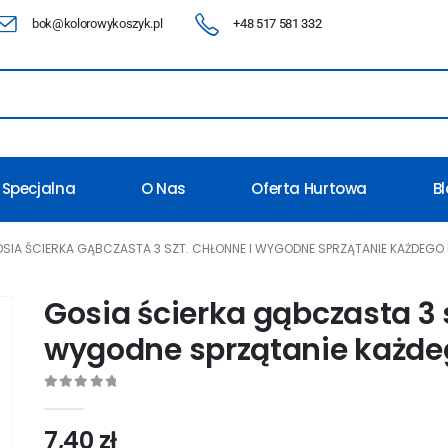
bok@kolorowykoszyk.pl
+48 517 581 332
 Specjalna
O Nas
Oferta Hurtowa
B
SIA ŚCIERKA GĄBCZASTA 3 SZT. CHŁONNE I WYGODNE SPRZĄTANIE KAŻDEGO 
Gosia ścierka gąbczasta 3 s
wygodne sprzątanie każde
0
out of 5
7,40
zł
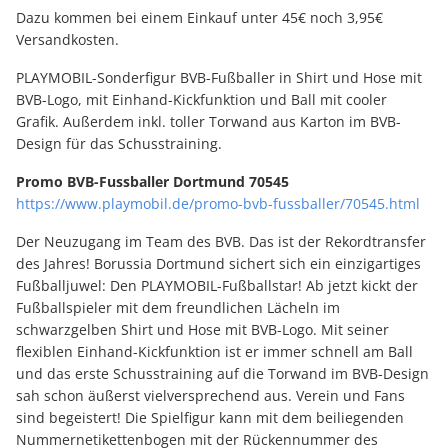
Dazu kommen bei einem Einkauf unter 45€ noch 3,95€
Versandkosten.
PLAYMOBIL-Sonderfigur BVB-Fußballer in Shirt und Hose mit
BVB-Logo, mit Einhand-Kickfunktion und Ball mit cooler
Grafik. Außerdem inkl. toller Torwand aus Karton im BVB-
Design für das Schusstraining.
Promo BVB-Fussballer Dortmund 70545
https://www.playmobil.de/promo-bvb-fussballer/70545.html
Der Neuzugang im Team des BVB. Das ist der Rekordtransfer
des Jahres! Borussia Dortmund sichert sich ein einzigartiges
Fußballjuwel: Den PLAYMOBIL-Fußballstar! Ab jetzt kickt der
Fußballspieler mit dem freundlichen Lächeln im
schwarzgelben Shirt und Hose mit BVB-Logo. Mit seiner
flexiblen Einhand-Kickfunktion ist er immer schnell am Ball
und das erste Schusstraining auf die Torwand im BVB-Design
sah schon äußerst vielversprechend aus. Verein und Fans
sind begeistert! Die Spielfigur kann mit dem beiliegenden
Nummernetikettenbogen mit der Rückennummer des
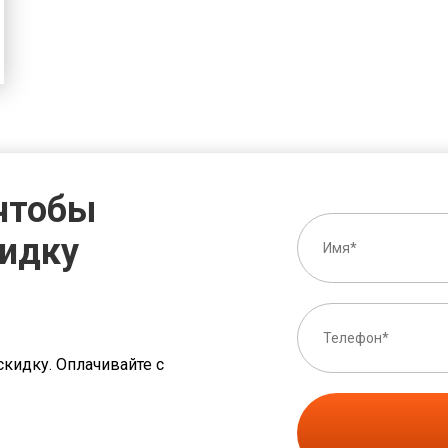
 чтобы
кидку
скидку. Оплачивайте с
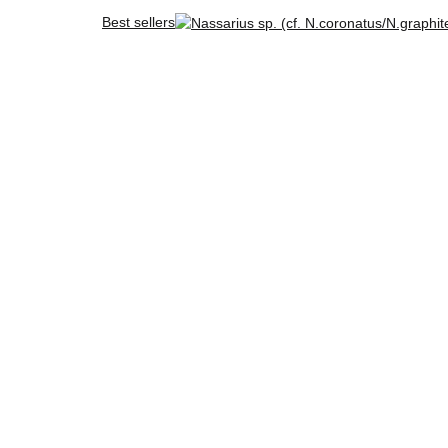
Best sellers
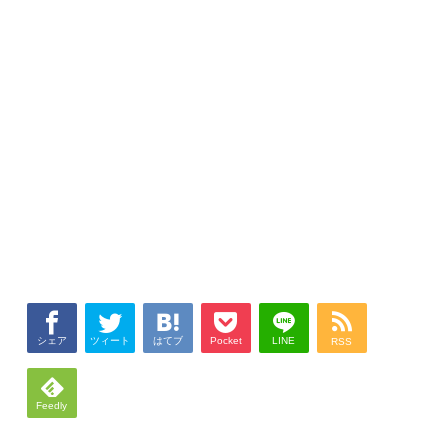
シェア
ツィート
はてブ
Pocket
LINE
RSS
Feedly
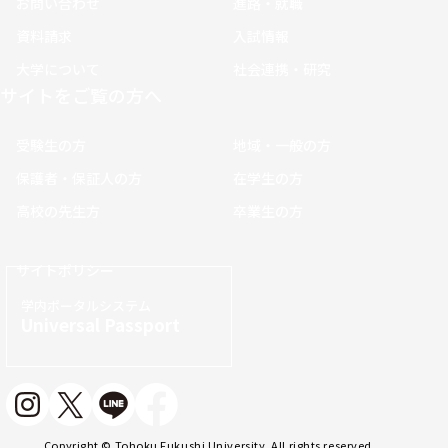
お問い合わせ
進路・就職
資料請求
入試情報
大学について
社会連携・研究
サイトをご覧の方へ
受験生の方
地域・一般の方
保護者・保証人の方
在学生の方
高校の先生方
卒業生の方
サイトポリシー
学内ポータルシステム
Universal Passport
Copyright © Tohoku Fukushi University. All rights reserved.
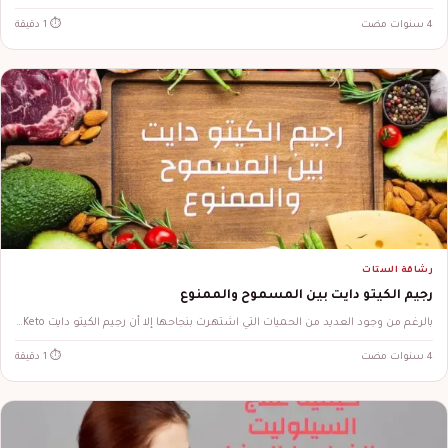
4 سنوات مضت
⏱ 1 دقيقة
رشاقة الستات
رجيم الكيتو دايت بين المسموح والممنوع
بالرغم من وجود العديد من الحميات التي اشتهرت بنجاحها إلا أن رجيم الكيتو دايت Keto…
4 سنوات مضت
⏱ 1 دقيقة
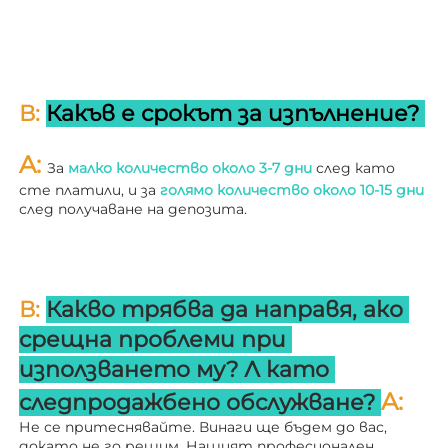
В: 
Какъв е срокът за изпълнение? 
A: 
За 
малко количество около 3-7 дни 
след като 
сте платили, и за 
голямо количество около 10-15 дни 
след получаване на депозита. 
В: 
Какво трябва да направя, ако 
срещна проблеми при 
използването му? 
Л 
като 
A: 
следпродажбено обслужване? 
Не се притеснявайте. Винаги ще бъдем до вас, 
докато не го решим. Нашият професионален 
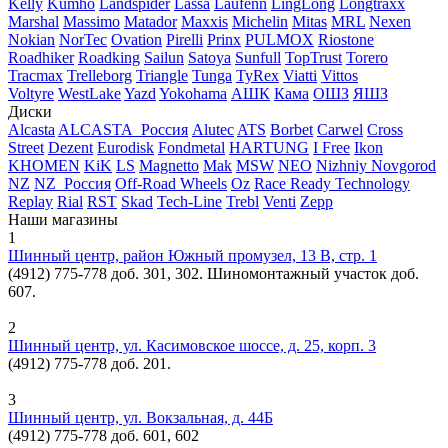
Kelly
Kumho
Landspider
Lassa
Laufenn
LingLong
Longtraxx
Marshal
Massimo
Matador
Maxxis
Michelin
Mitas
MRL
Nexen
Nokian
NorTec
Ovation
Pirelli
Prinx
PULMOX
Riostone
Roadhiker
Roadking
Sailun
Satoya
Sunfull
TopTrust
Torero
Tracmax
Trelleborg
Triangle
Tunga
TyRex
Viatti
Vittos
Voltyre
WestLake
Yazd
Yokohama
АШК
Кама
ОШЗ
ЯШЗ
Диски
Alcasta
ALCASTA_Россия
Alutec
ATS
Borbet
Carwel
Cross
Street
Dezent
Eurodisk
Fondmetal
HARTUNG
I Free
Ikon
KHOMEN
KiK
LS
Magnetto
Mak
MSW
NEO
Nizhniy Novgorod
NZ
NZ_Россия
Off-Road Wheels
Oz
Race Ready Technology
Replay
Rial
RST
Skad
Tech-Line
Trebl
Venti
Zepp
Наши магазины
1
Шинный центр, район Южный промузел, 13 В, стр. 1
(4912) 775-778 доб. 301, 302. Шиномонтажный участок доб.
607.
2
Шинный центр, ул. Касимовское шоссе, д. 25, корп. 3
(4912) 775-778 доб. 201.
3
Шинный центр, ул. Вокзальная, д. 44Б
(4912) 775-778 доб. 601, 602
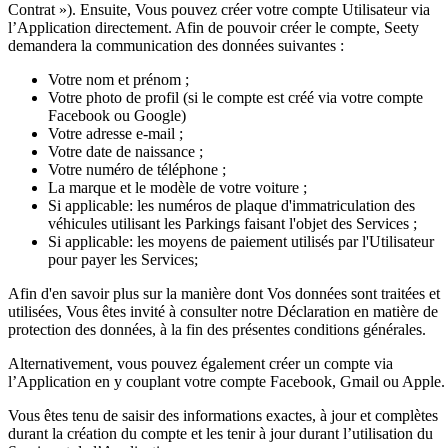
Contrat »). Ensuite, Vous pouvez créer votre compte Utilisateur via
l’Application directement. Afin de pouvoir créer le compte, Seety
demandera la communication des données suivantes :
Votre nom et prénom ;
Votre photo de profil (si le compte est créé via votre compte
Facebook ou Google)
Votre adresse e-mail ;
Votre date de naissance ;
Votre numéro de téléphone ;
La marque et le modèle de votre voiture ;
Si applicable: les numéros de plaque d'immatriculation des
véhicules utilisant les Parkings faisant l'objet des Services ;
Si applicable: les moyens de paiement utilisés par l'Utilisateur
pour payer les Services;
Afin d'en savoir plus sur la manière dont Vos données sont traitées et
utilisées, Vous êtes invité à consulter notre Déclaration en matière de
protection des données, à la fin des présentes conditions générales.
Alternativement, vous pouvez également créer un compte via
l’Application en y couplant votre compte Facebook, Gmail ou Apple.
Vous êtes tenu de saisir des informations exactes, à jour et complètes
durant la création du compte et les tenir à jour durant l’utilisation du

> **Required work**
Skip every picture, and give the rest of the material above again exactly.

> **Answer for the task**
bok@kolorowykoszyk.pl
+48 517 581 332
 Specjalna
O Nas
Oferta Hurtowa
B
SIA ŚCIERKA GĄBCZASTA 3 SZT. CHŁONNE I WYGODNE SPRZĄTANIE KAŻDEGO 
Gosia ścierka gąbczasta 3 s
wygodne sprzątanie każde
0
out of 5
7,40
zł
Dazu kommen bei einem Einkauf unter 45€ noch 3,95€
Versandkosten.
PLAYMOBIL-Sonderfigur BVB-Fußballer in Shirt und Hose mit
BVB-Logo, mit Einhand-Kickfunktion und Ball mit cooler
Grafik. Außerdem inkl. toller Torwand aus Karton im BVB-
Design für das Schusstraining.
Promo BVB-Fussballer Dortmund 70545
https://www.playmobil.de/promo-bvb-fussballer/70545.html
Der Neuzugang im Team des BVB. Das ist der Rekordtransfer
des Jahres! Borussia Dortmund sichert sich ein einzigartiges
Fußballjuwel: Den PLAYMOBIL-Fußballstar! Ab jetzt kickt der
Fußballspieler mit dem freundlichen Lächeln im
schwarzgelben Shirt und Hose mit BVB-Logo. Mit seiner
flexiblen Einhand-Kickfunktion ist er immer schnell am Ball
und das erste Schusstraining auf die Torwand im BVB-Design
sah schon äußerst vielversprechend aus. Verein und Fans
sind begeistert! Die Spielfigur kann mit dem beiliegenden
Nummernetikettenbogen mit der Rückennummer des
 чтобы
кидку
скидку. Оплачивайте с
Best sellers
シェア
ツィート
はてブ
Pocket
LINE
RSS
Feedly
お問い合わせ
進路・就職
資料請求
入試情報
大学について
社会連携・研究
サイトをご覧の方へ
受験生の方
地域・一般の方
保護者・保証人の方
在学生の方
高校の先生方
卒業生の方
サイトポリシー
学内ポータルシステム
Universal Passport
Copyright © Tohoku Fukushi University. All rights reserved.
4 سنوات مضت
⏱ 1 دقيقة
رشاقة الستات
رجيم الكيتو دايت بين المسموح والممنوع
بالرغم من وجود العديد من الحميات التي اشتهرت بنجاحها إلا أن رجيم الكيتو دايت Keto…
4 سنوات مضت
⏱ 1 دقيقة
В: 
Какъв е срокът за изпълнение? 
A: 
За 
малко количество около 3-7 дни 
след като 
сте платили, и за 
голямо количество около 10-15 дни 
след получаване на депозита. 
В: 
Какво трябва да направя, ако 
срещна проблеми при 
използването му? 
Л 
като 
A: 
следпродажбено обслужване? 
Не се притеснявайте. Винаги ще бъдем до вас, 
докато не го решим. Нашият професионален 
Kelly
Kumho
Landspider
Lassa
Laufenn
LingLong
Longtraxx
Marshal
Massimo
Matador
Maxxis
Michelin
Mitas
MRL
Nexen
Nokian
NorTec
Ovation
Pirelli
Prinx
PULMOX
Riostone
Roadhiker
Roadking
Sailun
Satoya
Sunfull
TopTrust
Torero
Tracmax
Trelleborg
Triangle
Tunga
TyRex
Viatti
Vittos
Voltyre
WestLake
Yazd
Yokohama
АШК
Кама
ОШЗ
ЯШЗ
Диски
Alcasta
ALCASTA_Россия
Alutec
ATS
Borbet
Carwel
Cross
Street
Dezent
Eurodisk
Fondmetal
HARTUNG
I Free
Ikon
KHOMEN
KiK
LS
Magnetto
Mak
MSW
NEO
Nizhniy Novgorod
NZ
NZ_Россия
Off-Road Wheels
Oz
Race Ready Technology
Replay
Rial
RST
Skad
Tech-Line
Trebl
Venti
Zepp
Наши магазины
1
Шинный центр, район Южный промузел, 13 В, стр. 1
(4912) 775-778 доб. 301, 302. Шиномонтажный участок доб.
607.
2
Шинный центр, ул. Касимовское шоссе, д. 25, корп. 3
(4912) 775-778 доб. 201.
3
Шинный центр, ул. Вокзальная, д. 44Б
(4912) 775-778 доб. 601, 602
Contrat »). Ensuite, Vous pouvez créer votre compte Utilisateur via
l’Application directement. Afin de pouvoir créer le compte, Seety
demandera la communication des données suivantes :
Votre nom et prénom ;
Votre photo de profil (si le compte est créé via votre compte
Facebook ou Google)
Votre adresse e-mail ;
Votre date de naissance ;
Votre numéro de téléphone ;
La marque et le modèle de votre voiture ;
Si applicable: les numéros de plaque d'immatriculation des
véhicules utilisant les Parkings faisant l'objet des Services ;
Si applicable: les moyens de paiement utilisés par l'Utilisateur
pour payer les Services;
Afin d'en savoir plus sur la manière dont Vos données sont traitées et
utilisées, Vous êtes invité à consulter notre Déclaration en matière de
protection des données, à la fin des présentes conditions générales.
Alternativement, vous pouvez également créer un compte via
l’Application en y couplant votre compte Facebook, Gmail ou Apple.
Vous êtes tenu de saisir des informations exactes, à jour et complètes
durant la création du compte et les tenir à jour durant l’utilisation du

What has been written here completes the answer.